I've seen it used in stick fighting--most often it looks like a "Heaven 6" sinawali blast. Not strong, but fast and it can be overwhelming.


----------



## geezer (Jul 7, 2008)

arnisador said:


> I've seen it used in stick fighting--most often it looks like a "Heaven 6" sinawali blast. Not strong, but fast and it can be overwhelming.


 
Yeah, I can see that. But what I showed this guy was_ even more basic_ (he was getting fowled up on the standard 6-count sinawali). I had him charge in and just throw alternating downward left-right shots as hard and fast as he could . He's big and lifts, and his shots were very powerful. Basically he just beat down his opponents. To be honest, I felt a little guilty, like I was promoting the use of brute force over good technique...but the results _were_ interesting. Anyway, I think I'll take this thread over to FMA Talk too. It has been getting a little boring over there lately. Ya clear out the trolls, and all you have left is reasonable and responsible discussion. Where's the fun in that?--LOL.


----------



## CuongNhuka (Jul 7, 2008)

I'm only responding about the comment of Heaven 6. I've used it in disarmed sparring several times, and I've found that the second and third shots are extremly effective. The placement of the arm from the first strike tends to keep my opponent from even seeing the second. And the third is guarded by the fact that my opponent is now concentrating on the front of there body, and don't notice the back fist to the back of there head. 

But, that's just me.


----------



## NubreedKaliSilat (Oct 7, 2008)

I teach Kali and JKD, and I had a private lesson where my student wanted to train in Muay Thai and stickfighting. I started thinking about how to combine both arts together and came up with some pretty good idea's on fighting combinations. And also the Muay thai pads work good for movement training with the sticks as well. You can start out just using one Muay Thai pad on your left arm and a stick in the right. You can defend the stick attack and follow up with power shots to the muay thai pad, followed with punches and low line Muay Thai round kicks. 

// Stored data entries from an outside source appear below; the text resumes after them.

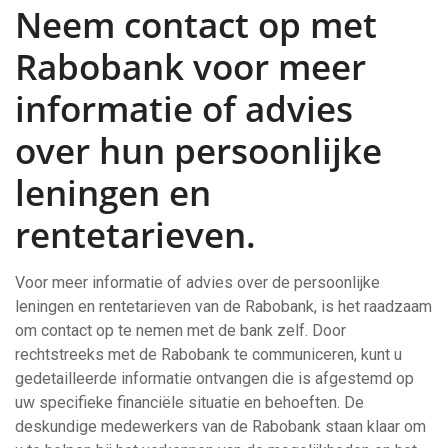
Neem contact op met
Rabobank voor meer
informatie of advies
over hun persoonlijke
leningen en
rentetarieven.
Voor meer informatie of advies over de persoonlijke
leningen en rentetarieven van de Rabobank, is het raadzaam
om contact op te nemen met de bank zelf. Door
rechtstreeks met de Rabobank te communiceren, kunt u
gedetailleerde informatie ontvangen die is afgestemd op
uw specifieke financiële situatie en behoeften. De
deskundige medewerkers van de Rabobank staan klaar om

Example: You can inside sweep with the stick, backhand witik or shoot a punyo to Pad, Use the Punyo of the stick like a backhand shot.  follow with a left cross, right punyo hook and low round kick. With Double sticks you can do the heaven 6 on both pads and enter to punyo strikes, you can hook the pads and pull them down into round kicks, or knees and back out to the drill. 

It was a great workout for both. You have to be careful not to hit your partners hands or your partner. Try it with some old pads and move in a out of stick range to kicking range to punyo range to Clinch knee and elbow, and then move back out again. You can get some pretty good experience on sparring with out the mental thought of getting hurt. Soft sticks could work to for added enjoyment and safety. I might want to think about using safety glasses to protect the eyes. Let me know what you think if you try it out???


----------